It didn’t take that long for me to come to my senses and realize how ridiculous I was being.  Not trying/not writing was a much bigger failure than outright messing up.  Shortly after the new year I went to put my blog back up, only to find all the content was deleted.  Gone forever.  To say I was devastated would be an understatement.  I mourned for the loss of those words- the ones I had thought weren’t any good until they were gone- like they were a relative.  I had put my blood, sweat and tears (ok, maybe not blood and sweat but definitely tears) into those posts.  I decided that this time, I really was never blogging again.

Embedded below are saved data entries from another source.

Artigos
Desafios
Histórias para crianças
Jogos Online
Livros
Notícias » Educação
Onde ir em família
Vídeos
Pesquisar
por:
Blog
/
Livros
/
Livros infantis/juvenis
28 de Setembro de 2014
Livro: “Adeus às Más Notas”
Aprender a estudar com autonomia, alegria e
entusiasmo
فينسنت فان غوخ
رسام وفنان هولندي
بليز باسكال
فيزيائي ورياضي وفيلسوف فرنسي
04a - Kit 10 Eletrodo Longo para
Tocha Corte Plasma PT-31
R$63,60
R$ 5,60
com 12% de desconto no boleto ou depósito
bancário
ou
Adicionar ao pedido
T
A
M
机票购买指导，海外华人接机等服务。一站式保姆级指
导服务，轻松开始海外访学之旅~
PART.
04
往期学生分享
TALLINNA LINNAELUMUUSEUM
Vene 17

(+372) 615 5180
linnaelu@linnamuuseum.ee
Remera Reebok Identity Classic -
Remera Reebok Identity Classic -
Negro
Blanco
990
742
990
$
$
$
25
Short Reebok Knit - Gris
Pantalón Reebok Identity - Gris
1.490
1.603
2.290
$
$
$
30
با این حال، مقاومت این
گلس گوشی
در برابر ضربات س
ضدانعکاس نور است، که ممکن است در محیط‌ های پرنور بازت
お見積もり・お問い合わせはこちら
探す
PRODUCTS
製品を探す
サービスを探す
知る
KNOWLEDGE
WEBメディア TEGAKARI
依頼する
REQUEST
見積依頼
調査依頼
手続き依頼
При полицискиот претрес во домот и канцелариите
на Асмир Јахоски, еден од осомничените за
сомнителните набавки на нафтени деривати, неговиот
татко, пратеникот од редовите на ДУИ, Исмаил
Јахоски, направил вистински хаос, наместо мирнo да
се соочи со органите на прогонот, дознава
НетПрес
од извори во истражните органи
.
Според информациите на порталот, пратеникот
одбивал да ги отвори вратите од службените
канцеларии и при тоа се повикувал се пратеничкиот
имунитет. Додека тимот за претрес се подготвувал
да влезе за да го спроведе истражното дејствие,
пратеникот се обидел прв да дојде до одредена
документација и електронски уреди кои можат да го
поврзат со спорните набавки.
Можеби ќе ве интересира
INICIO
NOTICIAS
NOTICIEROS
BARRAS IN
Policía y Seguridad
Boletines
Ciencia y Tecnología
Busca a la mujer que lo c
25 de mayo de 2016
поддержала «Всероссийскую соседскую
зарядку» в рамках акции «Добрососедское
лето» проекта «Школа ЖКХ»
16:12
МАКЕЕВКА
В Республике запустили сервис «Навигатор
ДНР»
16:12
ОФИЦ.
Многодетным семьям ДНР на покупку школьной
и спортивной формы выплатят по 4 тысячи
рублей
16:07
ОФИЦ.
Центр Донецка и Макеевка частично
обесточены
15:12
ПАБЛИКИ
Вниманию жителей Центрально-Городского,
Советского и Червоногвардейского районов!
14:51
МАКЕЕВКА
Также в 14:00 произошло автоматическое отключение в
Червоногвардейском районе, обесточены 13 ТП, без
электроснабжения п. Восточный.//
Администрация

Until last night.  I went to Kairos at Brentwood Baptist.  My favorite blogger/author Jon Acuff was going to be the guest speaker, so I decided to make the trip down to BBC.  If you’re at all familiar with Jon or his blog Stuff Christians Like, you’ll know that he is absolutely hilarious.  I expected to laugh my butt off, and I did.  But  more than laughing, I got hit hard with an extra strength double shot of conviction and encouragement.  Jon spoke on chasing your dreams,  a topic that could not be more timely for what is going on in my life right now.  He reminded me that there are consequences for NOT following your God-ordained dreams.  He spoke about how God is so much bigger than our dreams and ideas (especially our ideas about Him).  And he told the truth about patience (“Whatever you pray for, do NOT ask God for patience or humility- cuz He will HOOK YOU UP!”).

My favorite idea of the night was how we tend to equate slowness with failure.  I am guiltier of that than anyone.  Most of my dreams in life have yet to be fulfilled, and so I label myself as a failure, especially when I compare myself to others.  In fact, one of my biggest internal struggles is between the part of me that labels myself as a “failure” and “disappointment” and the other part of me that fights those self-definitions with what I know Scripture says and God thinks.

Re-starting this blog is just a little piece of reversing my negative (and untrue) thoughts and making both big and small steps in faith. Because failure is no longer an option.

Ephesians 3:20 (NLT) “Now all glory to God, who is able, through his mighty power at work within us, to accomplish infinitely more than we might ask or think.”